ABOUT THIS EXERCISE =>
Only those lines from the one with "License agreement" through the last line of the material below should be output, each exactly as it appears.

DATA FOR PROCESSING =>

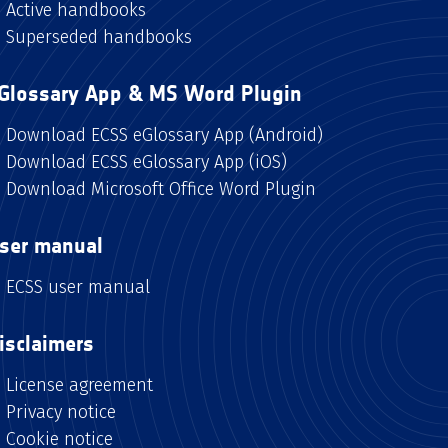
Active handbooks
Superseded handbooks
Glossary App & MS Word Plugin
Download ECSS eGlossary App (Android)
Download ECSS eGlossary App (iOS)
Download Microsoft Office Word Plugin
ser manual
ECSS user manual
isclaimers
License agreement
Privacy notice
Cookie notice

TASK RESULT =>
License agreement
Privacy notice
Cookie notice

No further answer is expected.